= PROBLEM DETAILS =
Please transcribe the lines below exactly, and leave every image behind.

Stored items
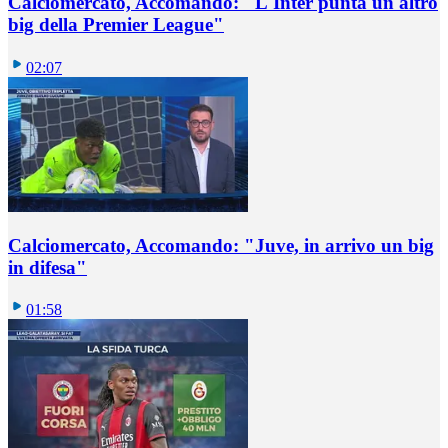
Calciomercato, Accomando: "L'Inter punta un altro
big della Premier League"
02:07
Calciomercato, Accomando: "Juve, in arrivo un big
in difesa"
01:58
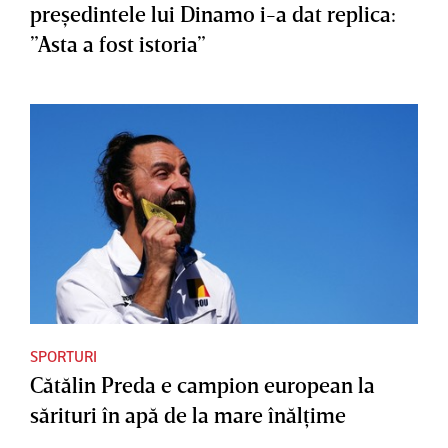
preşedintele lui Dinamo i-a dat replica:
”Asta a fost istoria”
SPORTURI
Cătălin Preda e campion european la
sărituri în apă de la mare înălţime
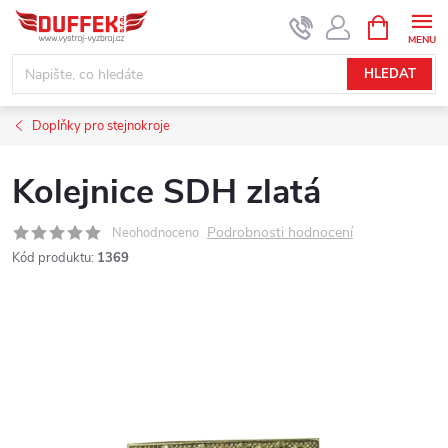
Přejít
NÁKUPNÍ
KOŠÍK
na
obsah
HLEDAT
Doplňky pro stejnokroje
Kolejnice SDH zlatá
Podrobnosti hodnocení
Neohodnoceno
Kód produktu:
1369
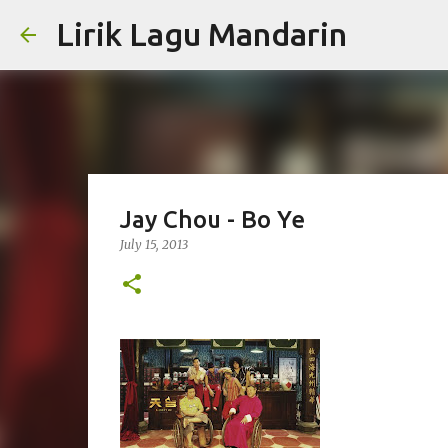
Lirik Lagu Mandarin
Jay Chou - Bo Ye
July 15, 2013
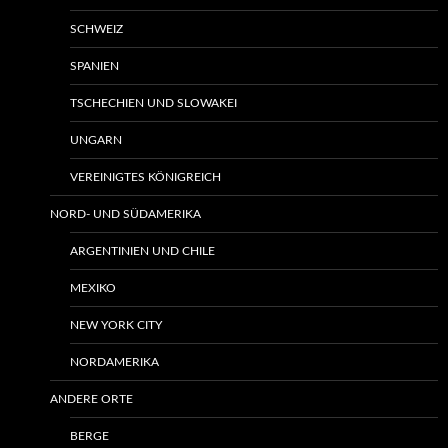
SCHWEIZ
SPANIEN
TSCHECHIEN UND SLOWAKEI
UNGARN
VEREINIGTES KÖNIGREICH
NORD- UND SÜDAMERIKA
ARGENTINIEN UND CHILE
MEXIKO
NEW YORK CITY
NORDAMERIKA
ANDERE ORTE
BERGE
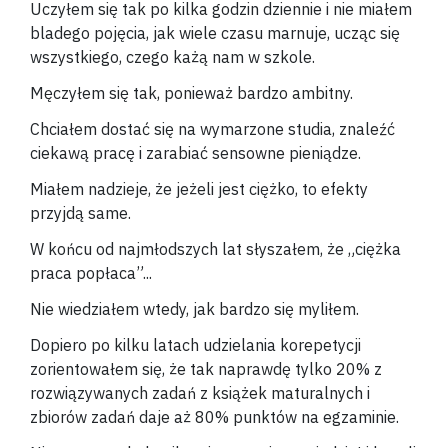
Uczyłem się tak po kilka godzin dziennie i nie miałem
bladego pojęcia, jak wiele czasu marnuje, ucząc się
wszystkiego, czego każą nam w szkole.
Męczyłem się tak, ponieważ bardzo ambitny.
Chciałem dostać się na wymarzone studia, znaleźć
ciekawą pracę i zarabiać sensowne pieniądze.
Miałem nadzieje, że jeżeli jest ciężko, to efekty
przyjdą same.
W końcu od najmłodszych lat słyszałem, że „ciężka
praca popłaca”...
Nie wiedziałem wtedy, jak bardzo się myliłem.
Dopiero po kilku latach udzielania korepetycji
zorientowałem się, że tak naprawdę tylko 20% z
rozwiązywanych zadań z książek maturalnych i
zbiorów zadań daje aż 80% punktów na egzaminie.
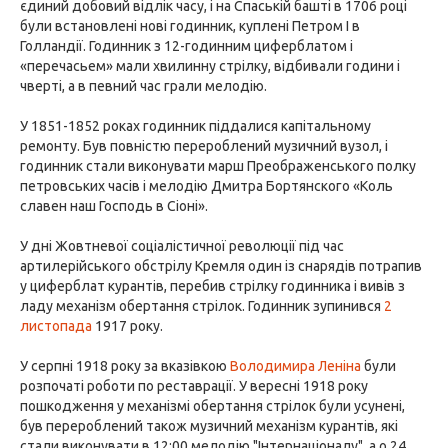
єдиний добовий відлік часу, і на Спаській башті в 1706 році
були встановлені нові годинник, куплені Петром I в
Голландії. Годинник з 12-годинним циферблатом і
«перечасьем» мали хвилинну стрілку, відбивали години і
чверті, а в певний час грали мелодію.
У 1851-1852 роках годинник піддалися капітальному
ремонту. Був повністю перероблений музичний вузол, і
годинник стали виконувати марш Преображенського полку
петровських часів і мелодію Дмитра Бортянского «Коль
славен наш Господь в Сіоні».
У дні Жовтневої соціалістичної революції під час
артилерійського обстрілу Кремля один із снарядів потрапив
у циферблат курантів, перебив стрілку годинника і вивів з
ладу механізм обертання стрілок. Годинник зупинився
2
листопада
1917 року.
У серпні 1918 року за вказівкою
Володимира Леніна
були
розпочаті роботи по реставрації. У вересні 1918 року
пошкодження у механізмі обертання стрілок були усунені,
був перероблений також музичний механізм курантів, які
стали виконувати в 12:00 мелодію "Інтернаціоналу", а о 24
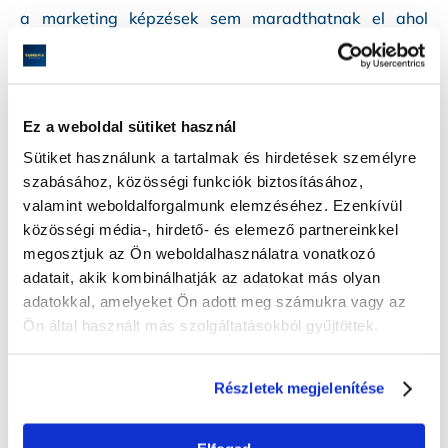
a marketing képzések sem maradthatnak el ahol
a közönséggel való megismertetést módját adják át.
Ez a weboldal sütiket használ
Sütiket használunk a tartalmak és hirdetések személyre
szabásához, közösségi funkciók biztosításához,
valamint weboldalforgalmunk elemzéséhez. Ezenkívül
közösségi média-, hirdető- és elemező partnereinkkel
megosztjuk az Ön weboldalhasználatra vonatkozó
adatait, akik kombinálhatják az adatokat más olyan
adatokkal, amelyeket Ön adott meg számukra vagy az
Ön által használt más szolgáltatásokból gyűjtöttek.
Részletek megjelenítése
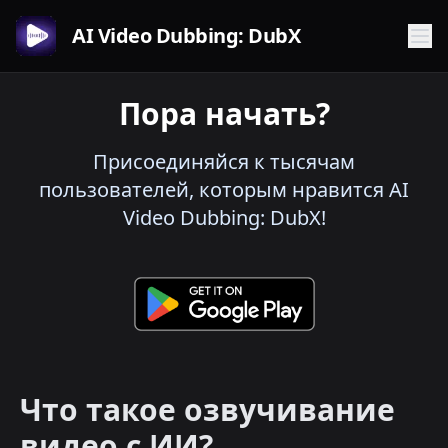
AI Video Dubbing: DubX
Пора начать?
Присоединяйся к тысячам
пользователей, которым нравится AI
Video Dubbing: DubX!
Что такое озвучивание
видео с ИИ?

= SOLUTION TO THIS PROBLEM =
Calciomercato, Accomando: "L'Inter punta un altro
big della Premier League"
02:07
Calciomercato, Accomando: "Juve, in arrivo un big
in difesa"
01:58
preşedintele lui Dinamo i-a dat replica:
”Asta a fost istoria”
SPORTURI
Cătălin Preda e campion european la
sărituri în apă de la mare înălţime
Přejít
NÁKUPNÍ
KOŠÍK
na
obsah
HLEDAT
Doplňky pro stejnokroje
Kolejnice SDH zlatá
Podrobnosti hodnocení
Neohodnoceno
Kód produktu:
1369
Lirik Lagu Mandarin
Jay Chou - Bo Ye
July 15, 2013
SCHWEIZ
SPANIEN
TSCHECHIEN UND SLOWAKEI
UNGARN
VEREINIGTES KÖNIGREICH
NORD- UND SÜDAMERIKA
ARGENTINIEN UND CHILE
MEXIKO
NEW YORK CITY
NORDAMERIKA
ANDERE ORTE
BERGE
Uczyłem się tak po kilka godzin dziennie i nie miałem
bladego pojęcia, jak wiele czasu marnuje, ucząc się
wszystkiego, czego każą nam w szkole.
Męczyłem się tak, ponieważ bardzo ambitny.
Chciałem dostać się na wymarzone studia, znaleźć
ciekawą pracę i zarabiać sensowne pieniądze.
Miałem nadzieje, że jeżeli jest ciężko, to efekty
przyjdą same.
W końcu od najmłodszych lat słyszałem, że „ciężka
praca popłaca”...
Nie wiedziałem wtedy, jak bardzo się myliłem.
Dopiero po kilku latach udzielania korepetycji
zorientowałem się, że tak naprawdę tylko 20% z
rozwiązywanych zadań z książek maturalnych i
zbiorów zadań daje aż 80% punktów na egzaminie.
єдиний добовий відлік часу, і на Спаській башті в 1706 році
були встановлені нові годинник, куплені Петром I в
Голландії. Годинник з 12-годинним циферблатом і
«перечасьем» мали хвилинну стрілку, відбивали години і
чверті, а в певний час грали мелодію.
У 1851-1852 роках годинник піддалися капітальному
ремонту. Був повністю перероблений музичний вузол, і
годинник стали виконувати марш Преображенського полку
петровських часів і мелодію Дмитра Бортянского «Коль
славен наш Господь в Сіоні».
У дні Жовтневої соціалістичної революції під час
артилерійського обстрілу Кремля один із снарядів потрапив
у циферблат курантів, перебив стрілку годинника і вивів з
ладу механізм обертання стрілок. Годинник зупинився
2
листопада
1917 року.
У серпні 1918 року за вказівкою
Володимира Леніна
були
розпочаті роботи по реставрації. У вересні 1918 року
пошкодження у механізмі обертання стрілок були усунені,
був перероблений також музичний механізм курантів, які
стали виконувати в 12:00 мелодію "Інтернаціоналу", а о 24
a marketing képzések sem maradthatnak el ahol
a közönséggel való megismertetést módját adják át.
Ez a weboldal sütiket használ
Sütiket használunk a tartalmak és hirdetések személyre
szabásához, közösségi funkciók biztosításához,
valamint weboldalforgalmunk elemzéséhez. Ezenkívül
közösségi média-, hirdető- és elemező partnereinkkel
megosztjuk az Ön weboldalhasználatra vonatkozó
adatait, akik kombinálhatják az adatokat más olyan
adatokkal, amelyeket Ön adott meg számukra vagy az
Ön által használt más szolgáltatásokból gyűjtöttek.
Részletek megjelenítése
AI Video Dubbing: DubX
Пора начать?
Присоединяйся к тысячам
пользователей, которым нравится AI
Video Dubbing: DubX!
Что такое озвучивание
видео с ИИ?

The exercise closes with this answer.